[expand]The effective healing stones received special status:
The naming tradition identified therapeutic locations—specific stones received distinctive names, the nomenclature created shared reference allowing communication about medical resources, the naming was pharmaceutical taxonomy organizing therapeutic geography. The names were medical terminology.
The protection taboos prevented damage—destroying or disrespecting healing stones was prohibited, the taboos were conservation laws protecting valuable medical resources, the supernatural enforcement created strong deterrent against vandalism. The religious prohibition served practical resource management.
The ownership ambiguity prevented monopolization—healing stones belonged to community rather than individuals, the collective access ensured therapeutic availability regardless of wealth, the democratic medicine prevented elite monopolization of essential resources. The shared ownership was medical equity.

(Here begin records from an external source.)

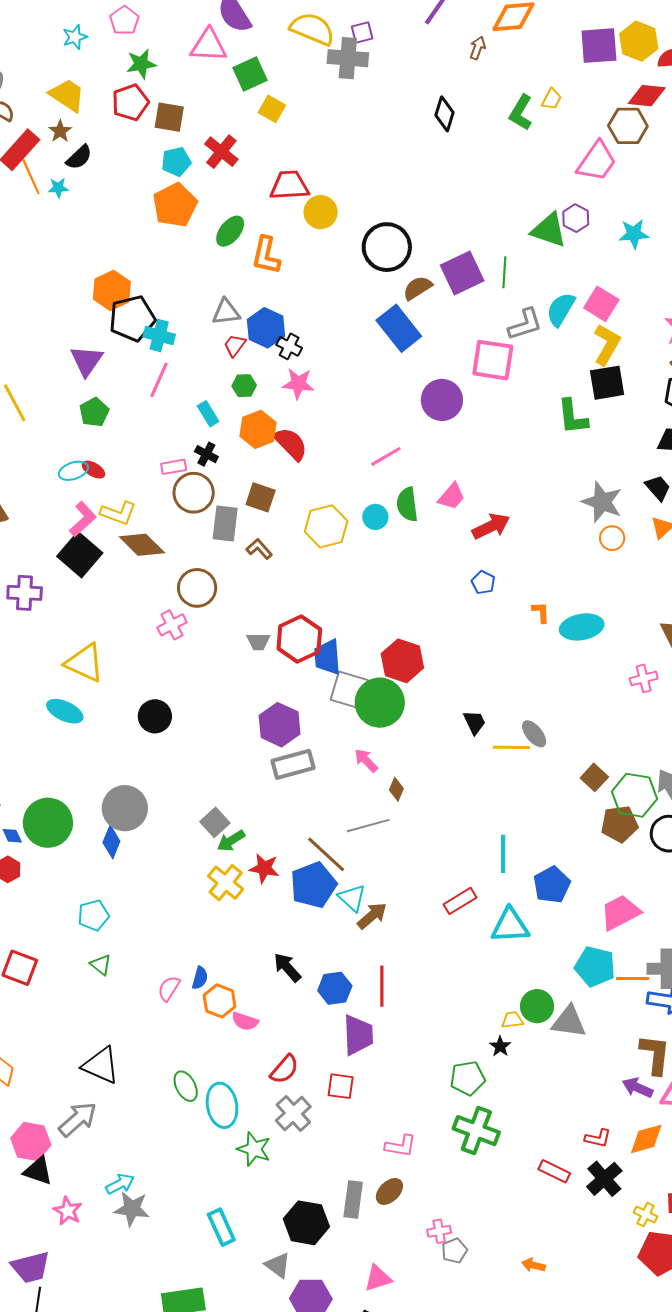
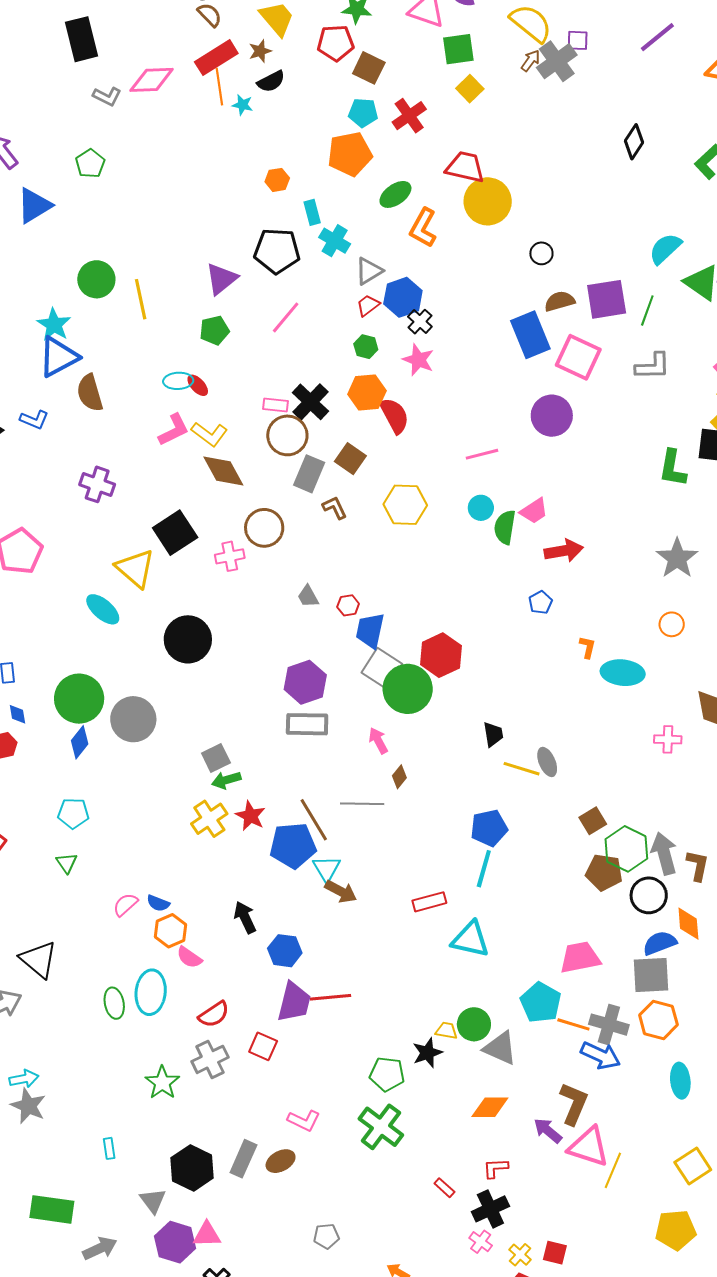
brown arrow: (478, 48) -> (530, 61), moved
gray cross: (348, 58) -> (557, 61), turned 33
yellow circle: (321, 212) -> (488, 201), size x1.4
black circle: (387, 247) -> (541, 253), size x0.5
orange hexagon: (112, 290) -> (277, 180), moved, size x0.6
cyan semicircle: (561, 309) -> (665, 249), moved
gray triangle: (226, 312) -> (369, 271), turned -40
cyan cross: (159, 336) -> (335, 241), moved
pink square: (493, 360) -> (578, 357), moved
cyan rectangle: (208, 414) -> (312, 212), moved
black cross: (206, 454) -> (311, 402), size x1.6
green semicircle: (407, 504) -> (505, 527), moved
cyan circle: (375, 517) -> (481, 508), moved
orange circle: (612, 538) -> (672, 624), moved
black square: (80, 555) -> (175, 533), moved
red hexagon: (299, 639) -> (348, 605), size x0.5
gray trapezoid: (258, 642) -> (308, 596), turned 45
black circle: (155, 716) -> (188, 639), size x1.4
green circle: (48, 823) -> (79, 699), moved
blue diamond: (111, 842) -> (80, 742), moved
blue pentagon: (552, 885) -> (489, 828), moved
brown arrow: (372, 916) -> (341, 891), turned 52
blue semicircle: (200, 978) -> (158, 903), turned 80
red line: (382, 986) -> (330, 997), moved, turned 69
black star: (500, 1046) -> (427, 1053), size x1.4
cyan ellipse: (222, 1105) -> (151, 992), moved
red L-shape: (598, 1138) -> (496, 1168), turned 148
orange diamond: (646, 1139) -> (490, 1107), moved
red rectangle: (554, 1171) -> (444, 1188), size x0.7
cyan rectangle: (221, 1227) -> (109, 1148), size x0.6
pink cross: (439, 1231) -> (481, 1242), moved, turned 30
pink triangle: (378, 1278) -> (207, 1235), moved

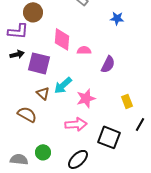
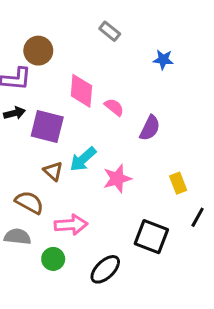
pink semicircle: (84, 50) -> (114, 107), turned 40
pink arrow: (76, 124) -> (71, 225), moved
gray semicircle: (19, 159) -> (17, 237), moved

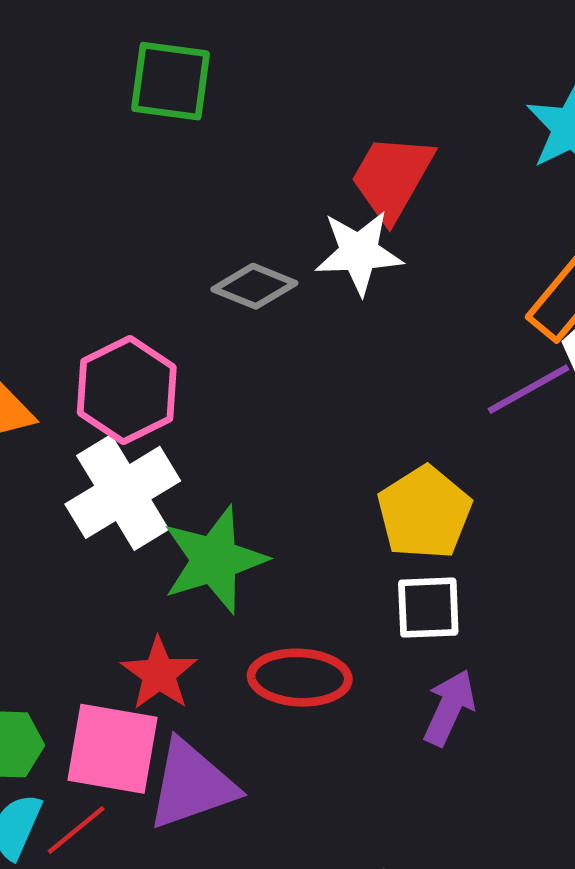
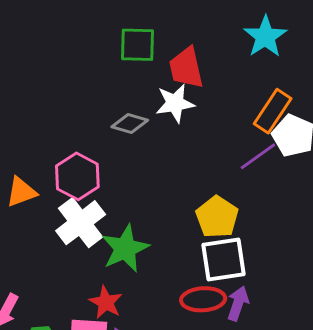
green square: (171, 81) -> (138, 45), moved
red trapezoid: (392, 177) -> (186, 68), turned -36
white square: (428, 608) -> (224, 259), size x1.5
red ellipse: (300, 678) -> (203, 299), moved

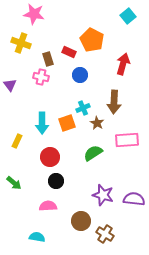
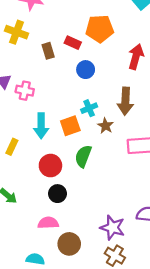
orange pentagon: (92, 40) -> (100, 29), turned -30
pink cross: (41, 77) -> (25, 91), moved
green semicircle: (93, 153) -> (83, 156), moved, turned -36
purple star: (103, 195) -> (112, 228), moved
brown circle: (81, 221) -> (69, 244), moved

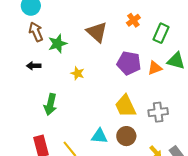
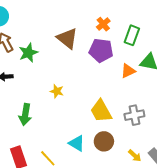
purple pentagon: (129, 63) -> (101, 50), moved
yellow star: (77, 73) -> (57, 91), moved
cyan triangle: (99, 136) -> (77, 143), turned 30

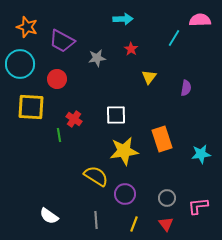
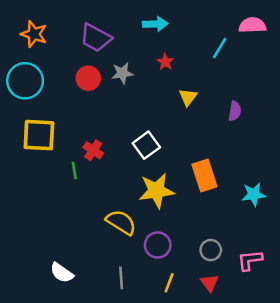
purple trapezoid: (62, 41) -> (96, 38), moved
red circle: (57, 79) -> (88, 78), moved
white square: (116, 115) -> (146, 145), turned -35

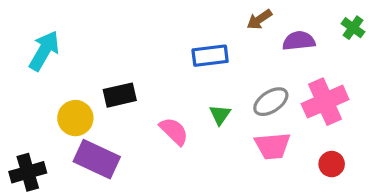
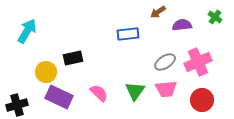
green triangle: (220, 115) -> (135, 91), moved, size x1.5
pink semicircle: (174, 131) -> (99, 93), moved
red circle: (332, 164) -> (202, 100), size x1.5

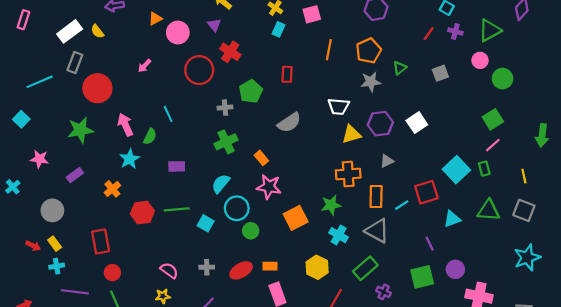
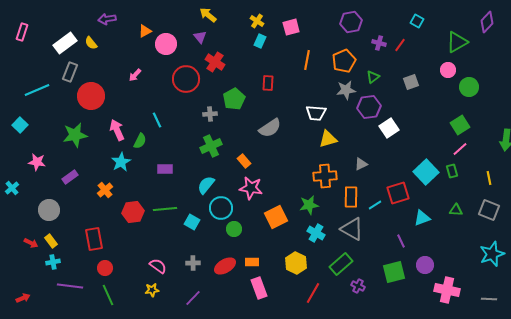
purple cross: (455, 31) -> (379, 43), moved
purple hexagon: (380, 124) -> (369, 107), moved
green triangle: (489, 210) -> (456, 210), size x0.6

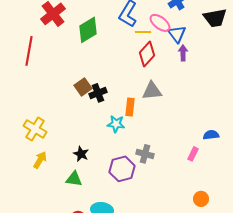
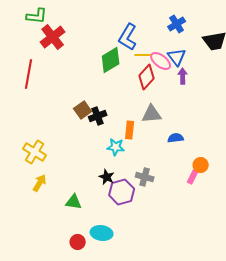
pink ellipse: (160, 23) -> (161, 61), moved
green diamond: (88, 30) -> (111, 60), moved
blue semicircle: (211, 135) -> (176, 138), moved
black star: (81, 154) -> (107, 177), moved
orange circle: (201, 199) -> (201, 165), moved

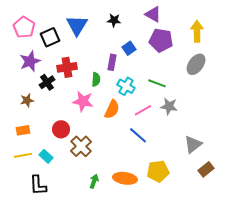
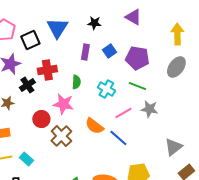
purple pentagon: (161, 40) -> (137, 58), moved
purple rectangle: (112, 62) -> (85, 52), moved
orange semicircle: (112, 109) -> (94, 126), moved, turned 102
red circle: (61, 129) -> (41, 119), moved
brown cross: (81, 146) -> (61, 136), moved

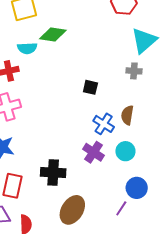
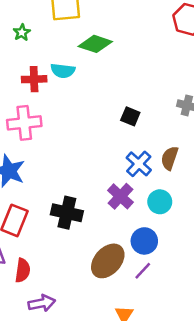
cyan semicircle: (27, 48) -> (63, 71), moved
blue circle: (137, 188) -> (144, 241), moved
brown ellipse: (72, 210) -> (108, 261), moved

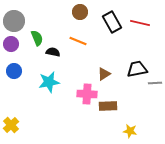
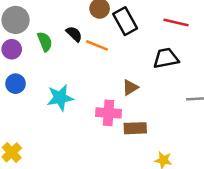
black rectangle: (112, 22) -> (125, 21), moved
black semicircle: (53, 52) -> (74, 34), moved, turned 32
black trapezoid: (137, 69) -> (166, 58), moved

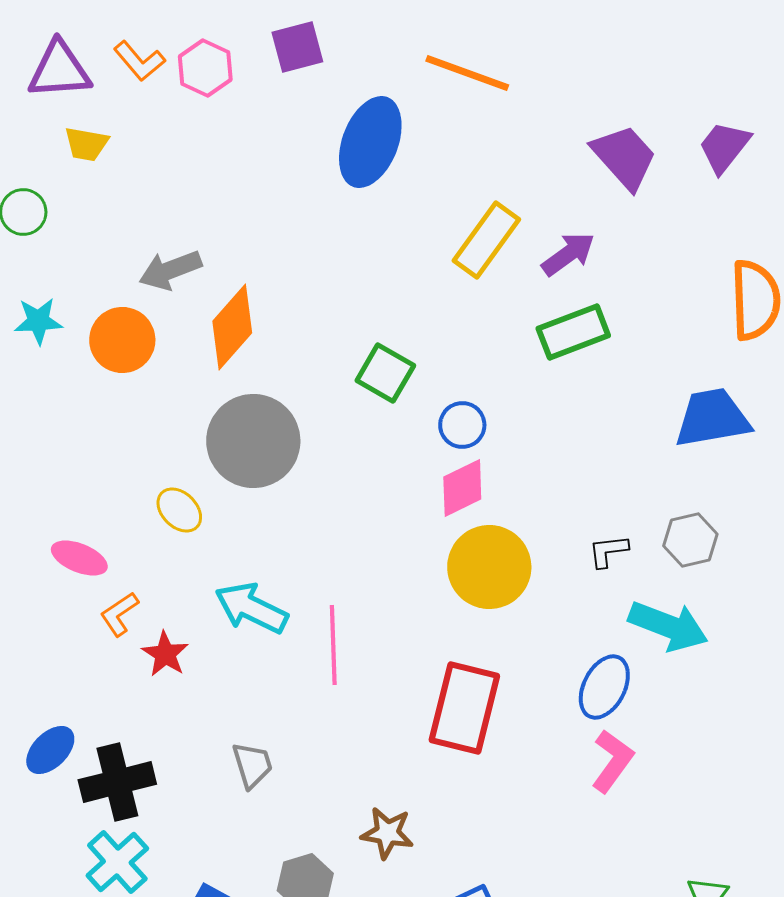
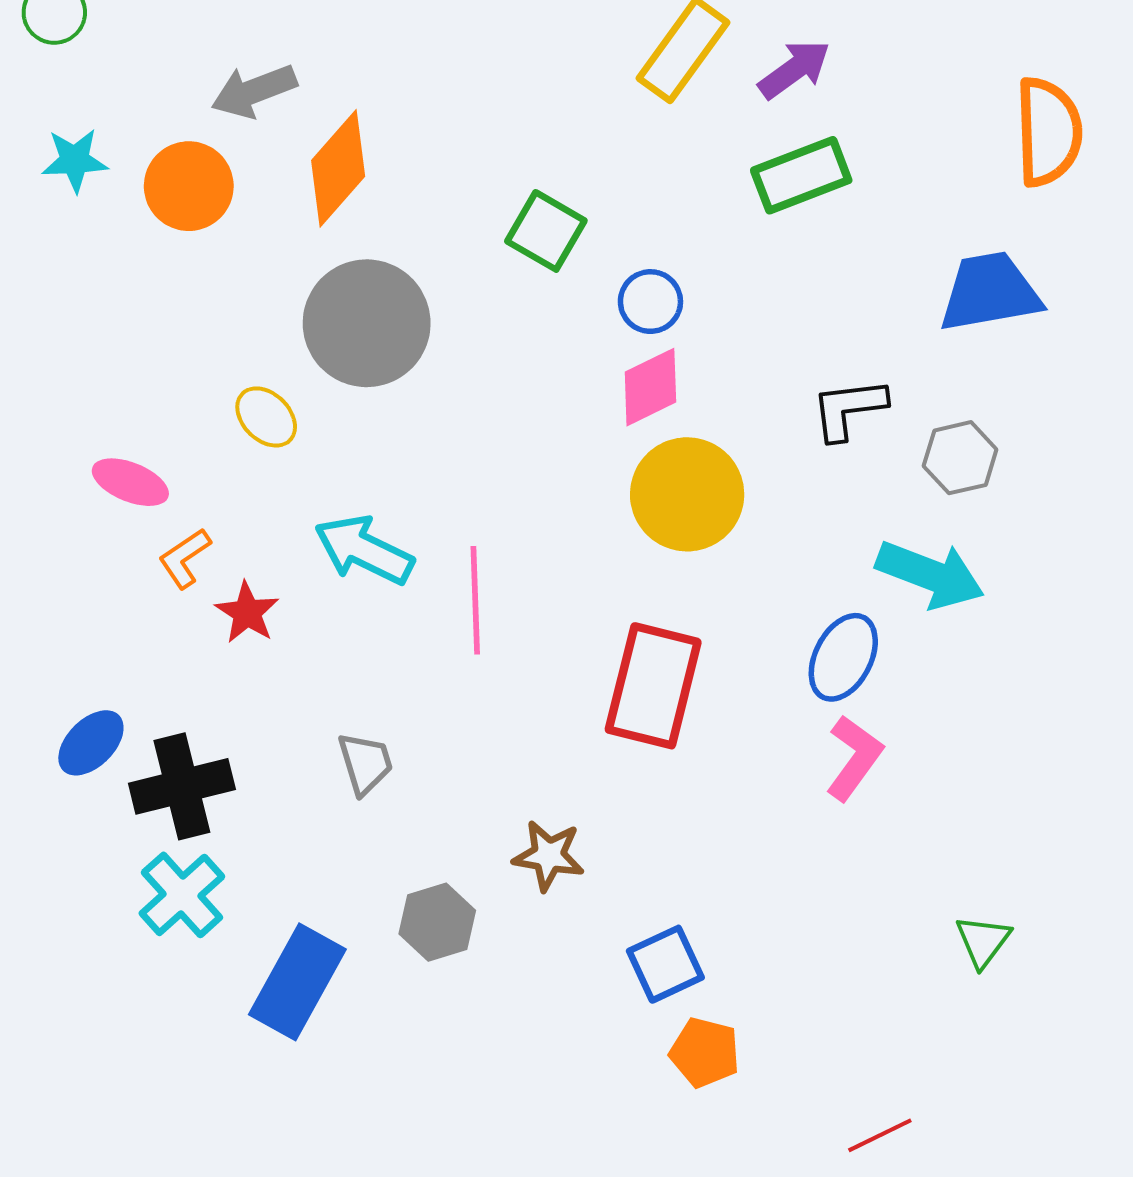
black L-shape: (608, 551) -> (849, 409), moved, size x1.4

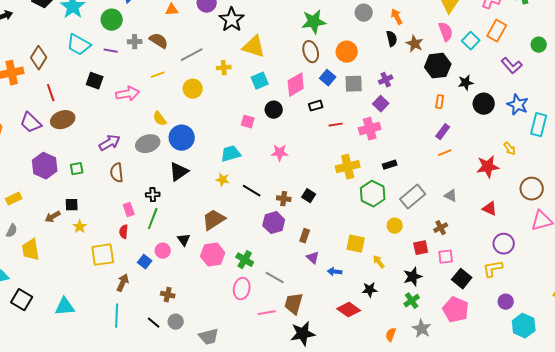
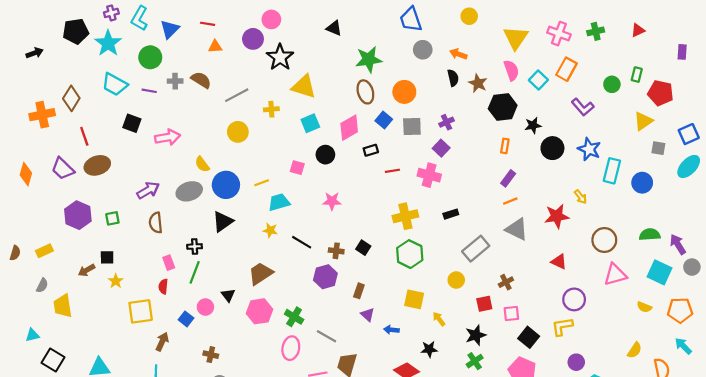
orange arrow: (397, 17) -> (458, 54), turned -42
yellow line: (158, 75) -> (262, 183), moved
pink cross: (370, 129) -> (429, 175), turned 30
green hexagon: (373, 194) -> (410, 254), moved
gray triangle: (451, 196) -> (517, 229), moved, size x1.6

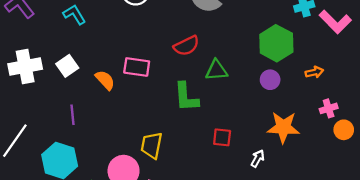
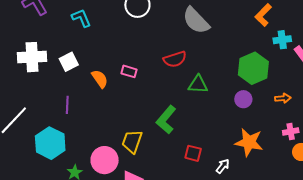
pink rectangle: (137, 67) -> (129, 71), size x0.7
green L-shape: (186, 97) -> (166, 120), moved, turned 36
red square: (222, 137) -> (193, 153), moved

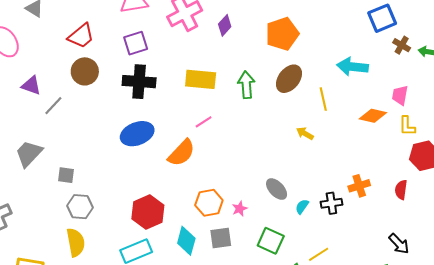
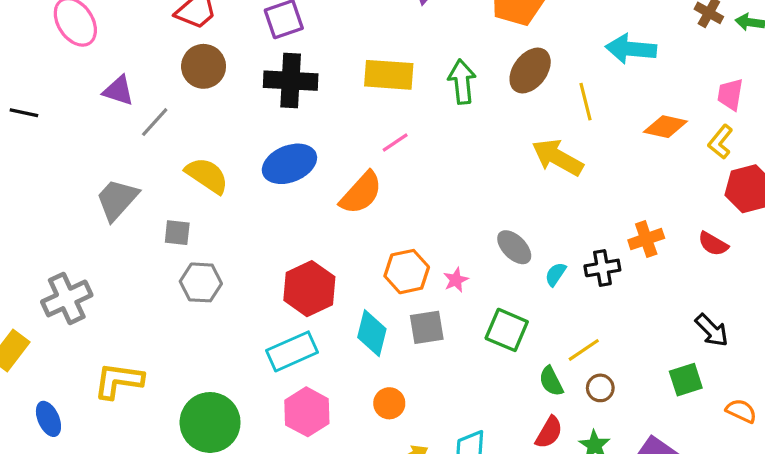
pink trapezoid: (400, 95) -> (730, 94), moved
yellow L-shape: (407, 126) -> (720, 142), turned 40
yellow arrow: (305, 133) -> (557, 157), size x1.8
red semicircle: (401, 190) -> (713, 244), turned -66
yellow semicircle: (76, 242) -> (207, 176), moved, turned -44

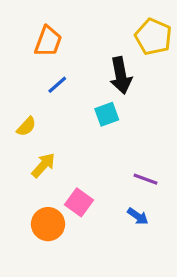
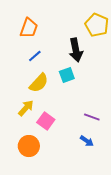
yellow semicircle: (26, 127) -> (39, 83), moved, size x1.5
pink square: (79, 202) -> (46, 121), moved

The legendary origins explained discovery—stories recounted how healing stones were identified, the narratives transmitted geological knowledge in memorable form, the mythological packaging made mineralogical information culturally transmissible. The legends were educational devices teaching medical geology.
The comparative rankings assessed effectiveness—some healing stones were considered more powerful than others, the hierarchical assessment reflected genuine differences in mineral content or community experience, the ranking system guided treatment selection toward most effective resources. The evaluation was primitive clinical comparison.